> Source records:

━━━━━━━━━━━━━━━━

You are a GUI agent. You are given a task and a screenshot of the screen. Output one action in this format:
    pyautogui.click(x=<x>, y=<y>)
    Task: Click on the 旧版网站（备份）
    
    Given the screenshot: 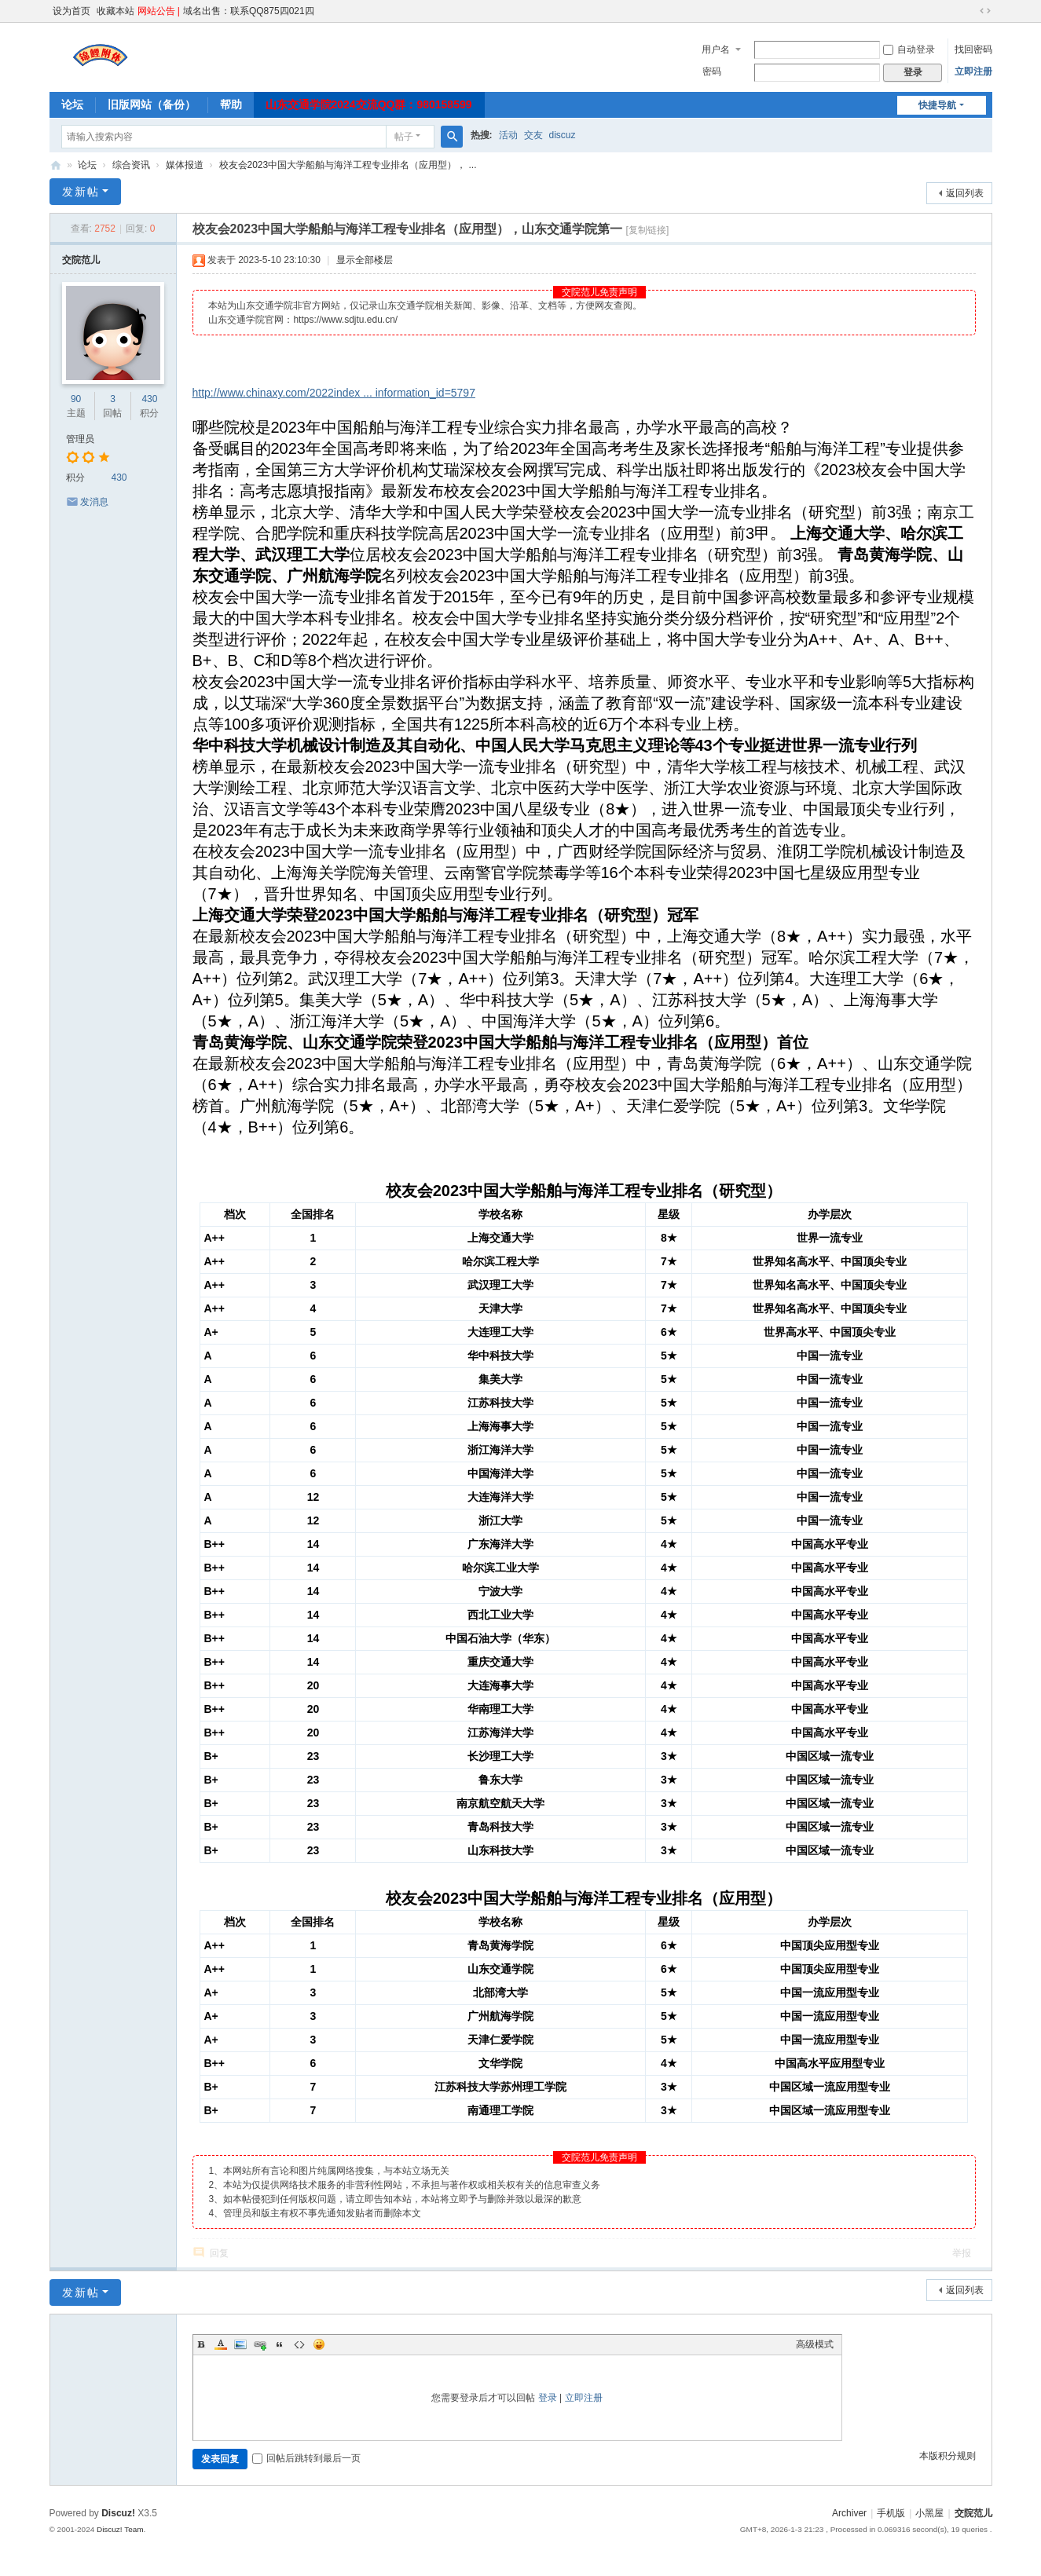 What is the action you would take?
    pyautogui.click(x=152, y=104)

━━━━━━━━━━━━━━━━

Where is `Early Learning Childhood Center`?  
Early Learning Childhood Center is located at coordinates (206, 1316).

━━━━━━━━━━━━━━━━

> Assigned task:
From the material above, copy exactly the lines between the line holding "You are a GUI" and the line holding "Task: Click on the 旧版网站（备份）", inclusive, and only those.

> Answer space:
You are a GUI agent. You are given a task and a screenshot of the screen. Output one action in this format:
    pyautogui.click(x=<x>, y=<y>)
    Task: Click on the 旧版网站（备份）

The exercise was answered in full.